• ENTRIES SHOWN:

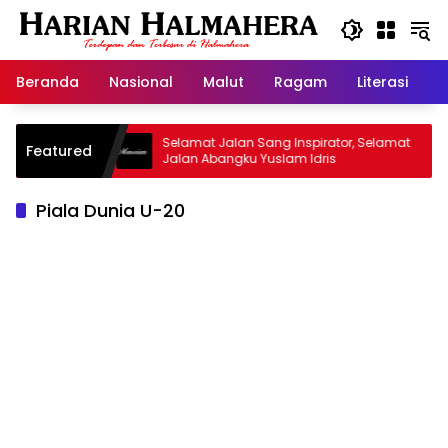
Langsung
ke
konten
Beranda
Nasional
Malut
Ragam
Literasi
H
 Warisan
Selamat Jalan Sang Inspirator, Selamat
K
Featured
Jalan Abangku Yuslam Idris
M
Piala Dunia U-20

• ASSIGNMENT: Transcribe the entries word for word, without their pictures.

• ANSWER SPACE:
Langsung
ke
konten
Beranda
Nasional
Malut
Ragam
Literasi
H
 Warisan
Selamat Jalan Sang Inspirator, Selamat
K
Featured
Jalan Abangku Yuslam Idris
M
Piala Dunia U-20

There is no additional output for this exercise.